1. On human nature, a divergence from (e.g.) Hobbes. As in Hobbes, "natural" is (mostly at least) opposed to "social" (so "social" belongs with "artificial"). But in Hobbes, human nature is a motivational directedness still operative in social life. The difference society makes is just that it channels the motivational directedness that human nature is in different directions, exploiting fear of sanctions. In Rousseau, the idea of human nature is the idea of what human beings must have been like in the remote past, before there was society; we aren't like that now. – The idea of nature easily acquires a different use, as at p. 68: "it is no light enterprise to separate that which is original from that which is artificial in man's present nature." Man's present nature is what human beings are like now, and his point is that that is largely artificial, a product of socialization. Human nature in this sense isn't natural in the first sense. It's the result of a historical development that began with human nature in the first sense.

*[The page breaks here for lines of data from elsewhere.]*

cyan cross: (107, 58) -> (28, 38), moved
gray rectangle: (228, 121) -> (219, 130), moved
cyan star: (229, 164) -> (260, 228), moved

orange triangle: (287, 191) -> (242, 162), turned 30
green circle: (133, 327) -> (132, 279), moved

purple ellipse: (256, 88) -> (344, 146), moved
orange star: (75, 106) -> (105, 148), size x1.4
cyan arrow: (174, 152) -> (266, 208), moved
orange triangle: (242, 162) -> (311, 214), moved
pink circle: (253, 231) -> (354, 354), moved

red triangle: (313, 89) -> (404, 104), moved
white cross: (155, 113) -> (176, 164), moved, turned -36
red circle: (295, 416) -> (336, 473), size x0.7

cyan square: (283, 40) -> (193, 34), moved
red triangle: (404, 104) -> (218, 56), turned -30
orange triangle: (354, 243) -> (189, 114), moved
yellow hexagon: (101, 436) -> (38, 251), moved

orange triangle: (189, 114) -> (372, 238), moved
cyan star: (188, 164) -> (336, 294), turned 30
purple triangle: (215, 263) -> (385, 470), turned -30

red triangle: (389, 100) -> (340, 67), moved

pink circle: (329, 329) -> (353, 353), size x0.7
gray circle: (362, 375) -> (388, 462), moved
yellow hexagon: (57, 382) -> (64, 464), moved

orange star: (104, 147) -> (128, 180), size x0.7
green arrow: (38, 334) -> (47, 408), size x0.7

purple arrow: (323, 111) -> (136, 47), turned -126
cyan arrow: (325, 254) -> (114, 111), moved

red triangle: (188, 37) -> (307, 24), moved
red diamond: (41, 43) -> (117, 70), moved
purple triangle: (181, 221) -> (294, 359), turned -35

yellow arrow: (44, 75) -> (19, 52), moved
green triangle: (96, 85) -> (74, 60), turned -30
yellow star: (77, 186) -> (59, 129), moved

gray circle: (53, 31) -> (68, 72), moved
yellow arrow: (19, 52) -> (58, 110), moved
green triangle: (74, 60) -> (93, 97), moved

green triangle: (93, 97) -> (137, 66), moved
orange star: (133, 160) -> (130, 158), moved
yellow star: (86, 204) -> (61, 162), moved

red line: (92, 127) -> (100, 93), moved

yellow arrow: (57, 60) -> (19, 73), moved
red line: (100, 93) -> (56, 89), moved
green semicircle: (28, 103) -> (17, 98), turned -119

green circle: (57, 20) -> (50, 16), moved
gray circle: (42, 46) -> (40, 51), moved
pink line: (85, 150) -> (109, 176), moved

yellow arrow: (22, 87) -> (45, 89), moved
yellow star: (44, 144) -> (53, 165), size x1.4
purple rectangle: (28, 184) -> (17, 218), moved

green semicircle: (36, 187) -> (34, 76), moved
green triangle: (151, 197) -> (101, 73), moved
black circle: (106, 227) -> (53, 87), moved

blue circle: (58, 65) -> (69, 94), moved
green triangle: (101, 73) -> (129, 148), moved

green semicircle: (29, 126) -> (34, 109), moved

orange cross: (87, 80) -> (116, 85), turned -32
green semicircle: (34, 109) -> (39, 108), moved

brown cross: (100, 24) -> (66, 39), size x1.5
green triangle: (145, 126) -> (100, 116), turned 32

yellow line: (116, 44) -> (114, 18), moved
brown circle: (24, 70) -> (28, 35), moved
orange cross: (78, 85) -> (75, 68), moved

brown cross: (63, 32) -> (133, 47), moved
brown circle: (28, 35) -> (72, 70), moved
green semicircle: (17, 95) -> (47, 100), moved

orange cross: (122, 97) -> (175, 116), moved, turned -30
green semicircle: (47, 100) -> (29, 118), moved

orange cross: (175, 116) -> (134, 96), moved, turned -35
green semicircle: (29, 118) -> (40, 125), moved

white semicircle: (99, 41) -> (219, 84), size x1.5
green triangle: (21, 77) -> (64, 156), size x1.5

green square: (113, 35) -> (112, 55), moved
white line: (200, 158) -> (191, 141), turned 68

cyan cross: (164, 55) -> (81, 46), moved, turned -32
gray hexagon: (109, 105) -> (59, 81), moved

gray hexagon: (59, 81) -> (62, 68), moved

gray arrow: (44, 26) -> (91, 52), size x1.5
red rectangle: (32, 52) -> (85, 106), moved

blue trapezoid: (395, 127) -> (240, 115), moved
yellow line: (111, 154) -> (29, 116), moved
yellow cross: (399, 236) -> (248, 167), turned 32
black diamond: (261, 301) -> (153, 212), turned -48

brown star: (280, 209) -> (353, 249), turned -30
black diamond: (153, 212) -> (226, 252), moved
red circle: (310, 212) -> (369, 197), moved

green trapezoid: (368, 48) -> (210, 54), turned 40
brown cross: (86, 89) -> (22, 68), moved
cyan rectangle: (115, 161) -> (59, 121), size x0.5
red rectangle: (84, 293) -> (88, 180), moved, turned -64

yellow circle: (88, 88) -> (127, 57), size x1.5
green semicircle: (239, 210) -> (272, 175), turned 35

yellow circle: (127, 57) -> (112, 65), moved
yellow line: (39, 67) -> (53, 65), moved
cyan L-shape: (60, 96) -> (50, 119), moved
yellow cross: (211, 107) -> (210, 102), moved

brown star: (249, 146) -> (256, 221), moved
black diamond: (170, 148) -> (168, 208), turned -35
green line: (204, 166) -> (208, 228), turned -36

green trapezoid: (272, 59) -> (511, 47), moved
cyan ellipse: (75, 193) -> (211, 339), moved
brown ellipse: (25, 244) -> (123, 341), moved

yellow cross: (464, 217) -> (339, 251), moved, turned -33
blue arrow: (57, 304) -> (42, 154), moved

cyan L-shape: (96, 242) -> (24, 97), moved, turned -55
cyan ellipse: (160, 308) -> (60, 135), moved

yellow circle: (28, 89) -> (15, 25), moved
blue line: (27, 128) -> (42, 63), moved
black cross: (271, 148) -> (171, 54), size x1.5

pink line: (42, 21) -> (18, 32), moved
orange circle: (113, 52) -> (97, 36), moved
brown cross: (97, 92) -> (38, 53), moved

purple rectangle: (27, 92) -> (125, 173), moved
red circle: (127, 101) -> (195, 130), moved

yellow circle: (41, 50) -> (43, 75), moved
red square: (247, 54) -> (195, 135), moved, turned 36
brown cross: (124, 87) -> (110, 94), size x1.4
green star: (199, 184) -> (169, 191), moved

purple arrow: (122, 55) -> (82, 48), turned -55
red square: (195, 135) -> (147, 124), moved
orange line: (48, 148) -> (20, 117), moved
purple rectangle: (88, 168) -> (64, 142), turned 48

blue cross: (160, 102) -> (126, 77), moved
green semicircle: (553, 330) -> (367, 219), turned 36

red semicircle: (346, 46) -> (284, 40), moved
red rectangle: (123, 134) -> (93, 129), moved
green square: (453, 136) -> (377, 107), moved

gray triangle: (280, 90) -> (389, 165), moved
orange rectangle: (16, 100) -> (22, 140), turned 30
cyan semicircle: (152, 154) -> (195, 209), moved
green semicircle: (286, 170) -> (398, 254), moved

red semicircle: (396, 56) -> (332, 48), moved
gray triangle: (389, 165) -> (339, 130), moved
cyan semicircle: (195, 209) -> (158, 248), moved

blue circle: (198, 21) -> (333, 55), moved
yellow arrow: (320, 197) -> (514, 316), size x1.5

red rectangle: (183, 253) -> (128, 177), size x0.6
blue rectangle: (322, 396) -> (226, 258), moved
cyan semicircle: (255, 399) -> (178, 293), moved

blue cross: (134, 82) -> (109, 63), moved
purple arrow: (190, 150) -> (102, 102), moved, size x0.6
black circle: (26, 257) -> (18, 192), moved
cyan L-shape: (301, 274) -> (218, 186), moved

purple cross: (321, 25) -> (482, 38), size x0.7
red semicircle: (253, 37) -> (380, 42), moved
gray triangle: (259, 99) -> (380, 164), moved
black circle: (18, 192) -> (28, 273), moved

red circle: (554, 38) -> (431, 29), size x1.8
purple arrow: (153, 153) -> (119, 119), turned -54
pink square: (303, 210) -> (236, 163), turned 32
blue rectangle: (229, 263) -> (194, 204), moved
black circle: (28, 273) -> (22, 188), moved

2. Two elements in human nature (in the first sense): (1) concern for one's own wellbeing and preservation; (2) aversion to seeing others suffer. (Compare Hobbes, chap. VI, on pity. In Hobbes concern for others figures only as an offshoot from concern for oneself, whereas in Rousseau it's self-standing.)

 

B. The Preamble (pp. 77-9):

1. The book's topic is to be moral or political inequality, i.e. inequality that rests on a convention – not natural or physical inequality.

2. Understanding moral inequality requires going back to the state of nature (before there were conventions, so before there was moral inequality). Previous thinkers have tried to do this, but erred in reading back into human beings before society features that are indeed found in human beings as they are now, but which are due to society, not to human nature. (Consider this as directed against Hobbes.)